Threatening Hate Speech Letter Mailed to Greenpoint Business
When Fernanda Urbide and Matteo Prodani opened their mail last night at their Manhattan Avenue apartment they were shocked to find a threatening message with hate speech misidentifying them as Jewish.
“Fuck you Jew” and “Burn in Hell Jew” were written on the folded sheet of composition paper with a large swastika in the center, signed “From Your Very Good Neighbor.”
“I don’t know how they got the idea that we are Jewish, it’s just really weird,” said Urbide, a painter and sculptor who identifies as Mexican/Cuban American and has lived in New York for four years with her Italian husband.

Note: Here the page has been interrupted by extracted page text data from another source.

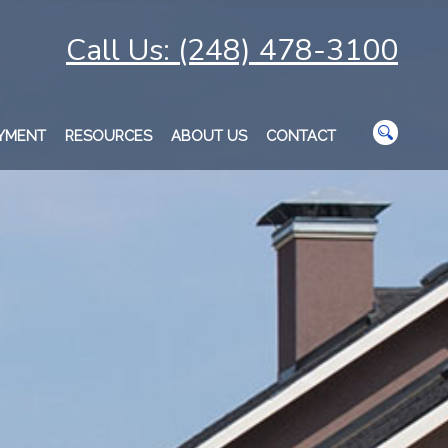
Call Us: (248) 478-3100
AYMENT
RESOURCES
ABOUT US
CONTACT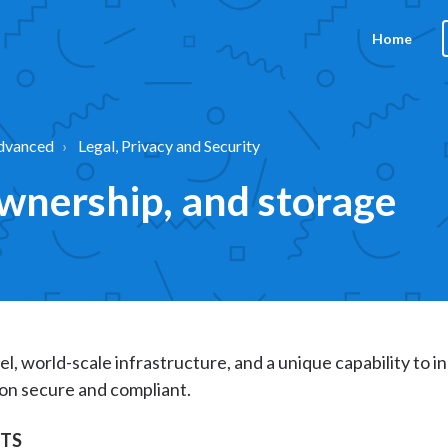
Home
dvanced
Legal, Privacy and Security
ownership, and storage
el, world-scale infrastructure, and a unique capability to i
on secure and compliant.
NTS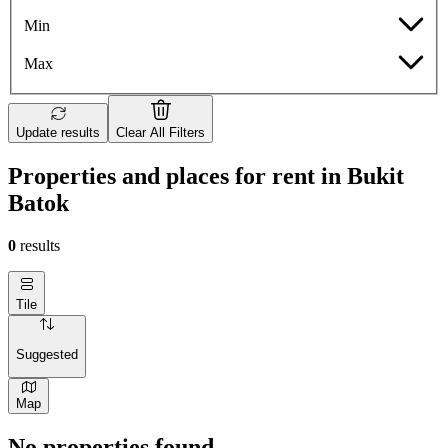
Min
Max
Update results
Clear All Filters
Properties and places for rent in Bukit
Batok
0
results
Tile
Suggested
Map
No properties found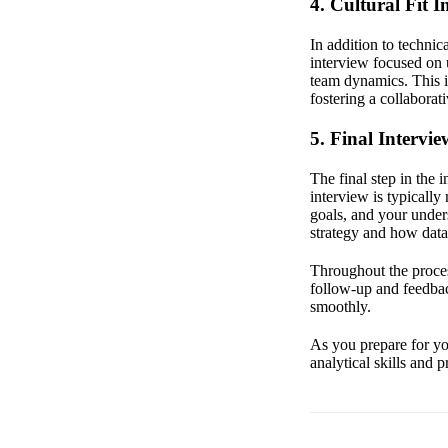
4. Cultural Fit I
In addition to technic
interview focused on 
team dynamics. This i
fostering a collabora
5. Final Intervi
The final step in the 
interview is typically
goals, and your under
strategy and how data
Throughout the proce
follow-up and feedba
smoothly.
As you prepare for you
analytical skills and 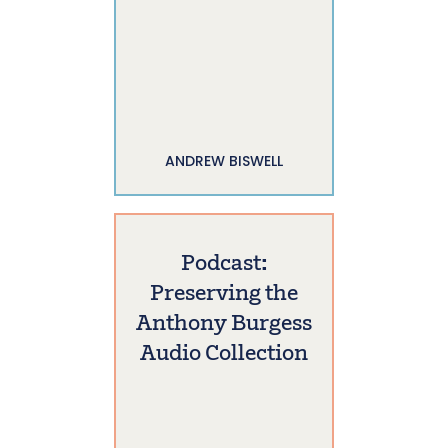
ANDREW BISWELL
Podcast:
Preserving the
Anthony Burgess
Audio Collection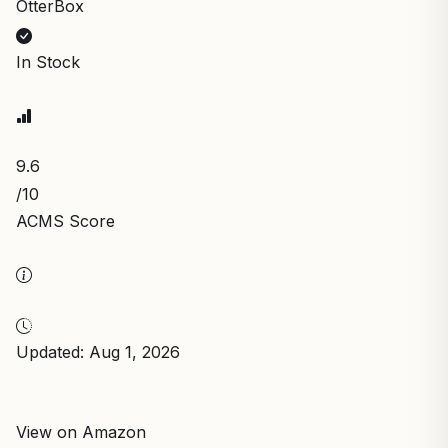
OtterBox
In Stock
9.6
/10
ACMS Score
Updated: Aug 1, 2026
View on Amazon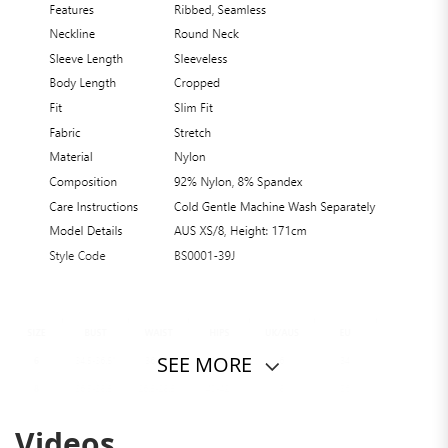
SEE MORE
Videos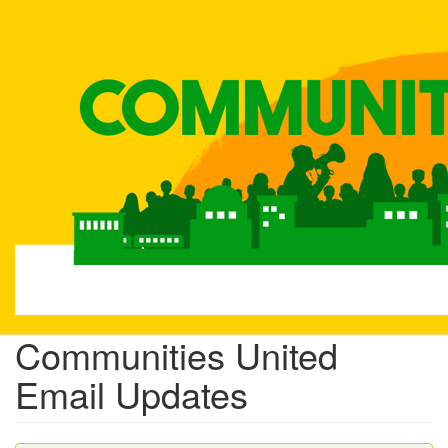
Skip
to
main
content
Communities United
Email Updates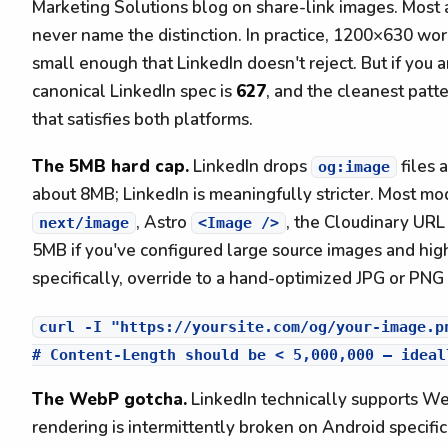
Marketing Solutions blog on share-link images. Most a
never name the distinction. In practice, 1200×630 wor
small enough that LinkedIn doesn't reject. But if you 
canonical LinkedIn spec is
627
, and the cleanest patt
that satisfies both platforms.
The 5MB hard cap.
LinkedIn drops
files 
og:image
about 8MB; LinkedIn is meaningfully stricter. Most mod
, Astro
, the Cloudinary UR
next/image
<Image />
5MB if you've configured large source images and high
specifically, override to a hand-optimized JPG or PNG
curl -I "https://yoursite.com/og/your-image.pn
The WebP gotcha.
LinkedIn technically supports We
rendering is intermittently broken on Android specifi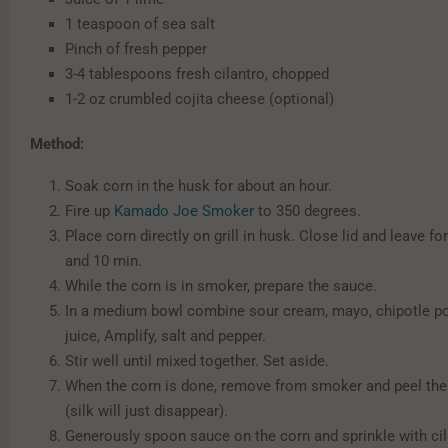
1 teaspoon of sea salt
Pinch of fresh pepper
3-4 tablespoons fresh cilantro, chopped
1-2 oz crumbled cojita cheese (optional)
Method:
Soak corn in the husk for about an hour.
Fire up
Kamado Joe Smoker
to 350 degrees.
Place corn directly on grill in husk. Close lid and leave fo
and 10 min.
While the corn is in smoker, prepare the sauce.
In a medium bowl combine sour cream, mayo, chipotle po
juice, Amplify, salt and pepper.
Stir well until mixed together. Set aside.
When the corn is done, remove from smoker and peel th
(silk will just disappear).
Generously spoon sauce on the corn and sprinkle with ci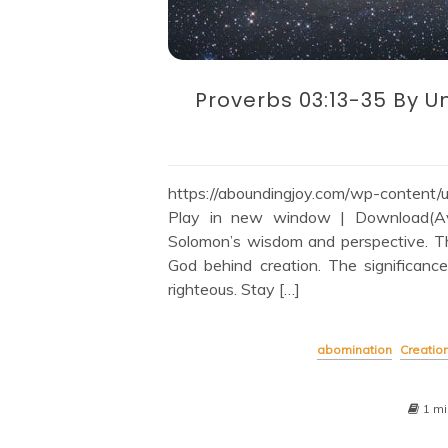
Proverbs 03:13-35 By U
https://aboundingjoy.com/wp-content
Play in new window | Download(Avai
Solomon’s wisdom and perspective. T
God behind creation. The significanc
righteous. Stay […]
abomination
Creatio
1 mi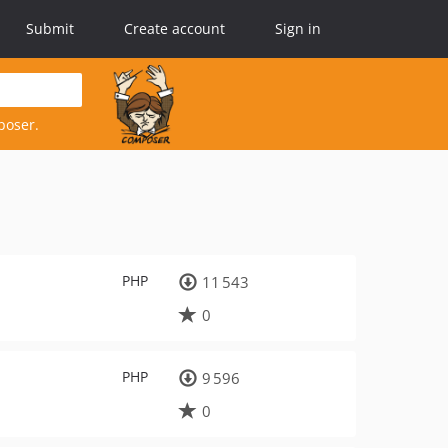
Submit
Create account
Sign in
poser.
PHP
11 543
0
PHP
9 596
0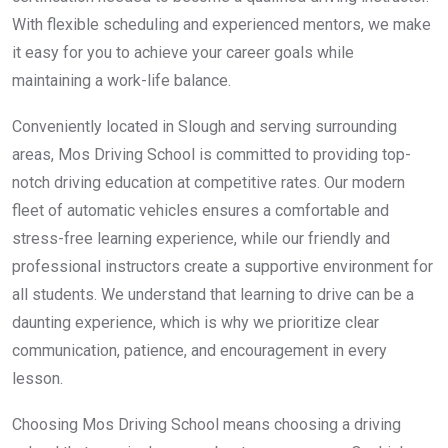
With flexible scheduling and experienced mentors, we make
it easy for you to achieve your career goals while
maintaining a work-life balance.
Conveniently located in Slough and serving surrounding
areas, Mos Driving School is committed to providing top-
notch driving education at competitive rates. Our modern
fleet of automatic vehicles ensures a comfortable and
stress-free learning experience, while our friendly and
professional instructors create a supportive environment for
all students. We understand that learning to drive can be a
daunting experience, which is why we prioritize clear
communication, patience, and encouragement in every
lesson.
Choosing Mos Driving School means choosing a driving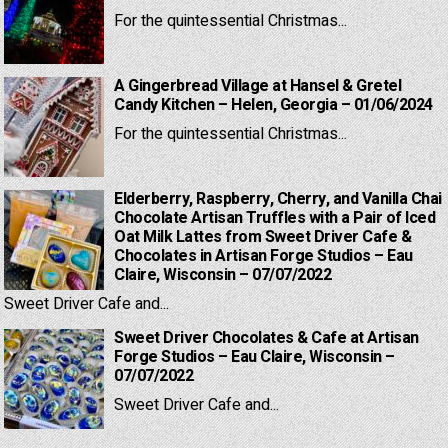
For the quintessential Christmas...
A Gingerbread Village at Hansel & Gretel
Candy Kitchen – Helen, Georgia – 01/06/2024
For the quintessential Christmas...
Elderberry, Raspberry, Cherry, and Vanilla Chai
Chocolate Artisan Truffles with a Pair of Iced
Oat Milk Lattes from Sweet Driver Cafe &
Chocolates in Artisan Forge Studios – Eau
Claire, Wisconsin – 07/07/2022
Sweet Driver Cafe and...
Sweet Driver Chocolates & Cafe at Artisan
Forge Studios – Eau Claire, Wisconsin –
07/07/2022
Sweet Driver Cafe and...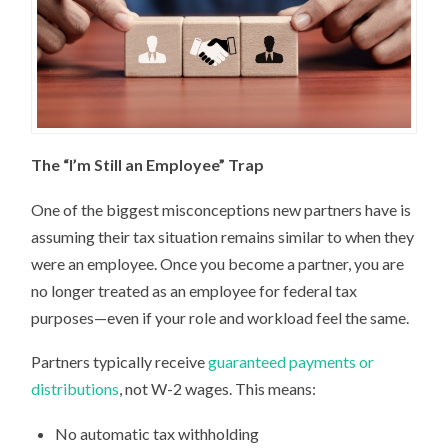
The “I’m Still an Employee” Trap
One of the biggest misconceptions new partners have is
assuming their tax situation remains similar to when they
were an employee. Once you become a partner, you are
no longer treated as an employee for federal tax
purposes—even if your role and workload feel the same.
Partners typically receive
guaranteed payments or
distributions
, not W-2 wages. This means:
No automatic tax withholding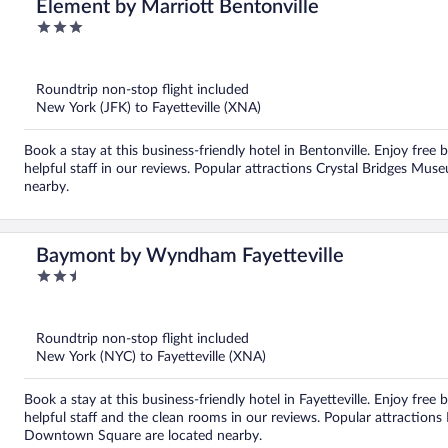
Element by Marriott Bentonville
3
out
of
5
Roundtrip non-stop flight included
New York (JFK) to Fayetteville (XNA)
Book a stay at this business-friendly hotel in Bentonville. Enjoy free 
helpful staff in our reviews. Popular attractions Crystal Bridges Mu
nearby.
Baymont by Wyndham Fayetteville
2.5
out
of
5
Roundtrip non-stop flight included
New York (NYC) to Fayetteville (XNA)
Book a stay at this business-friendly hotel in Fayetteville. Enjoy free 
helpful staff and the clean rooms in our reviews. Popular attractio
Downtown Square are located nearby.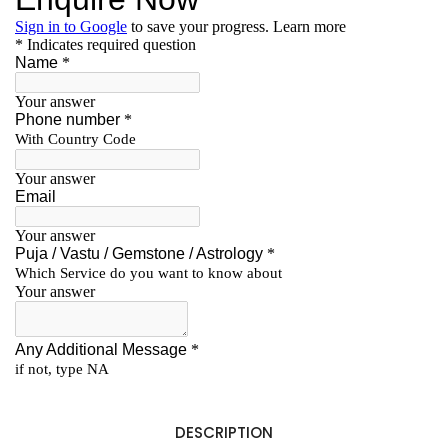
DESCRIPTION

The letter with no return address was mailed to the couples’ startup shoe company which shares the same address as their home in Greenpoint. Detective from NYPD’s 94th Precinct are now investigating.
“It’s our home, because we don’t have an office yet, because we just started. I don’t know where they got our address, it’s just weird,” Urbide said.
Another incident relating to threatening hate speech in Greenpoint occurred earlier this month when a series of stickers with swastikas were discovered along McGuinness Boulevard. Local politicians condemned the hate speech and the spread of hate graffiti was addressed at the monthly 94th Precinct community meeting. Gothamist reports that swastika incidents in NYC have increased by 76 percent from 2016 to 2018.
When encountering hate graffiti in public the most effective way to report it is to leave the graffiti untouched and call 911 immediately, as 911 operators will be able to determine if it’s a situation that can be referred to 311, according toOfficer Rivera of the NYPD’s 94th Precinct Community Affairs. Not contacting the authorities first and posting on social media impedes the timing of the investigation. A proper investigation is paramount and can lead to an arrest, he said.
Hate crimes in NYC increased by 22 percent against Jewish people and by 33 percent against black people in 2018. The spread of swastikas and hate graffiti has been a constant story over the past two years, but NYC’s violent crime and murder rate is currently at historic lows.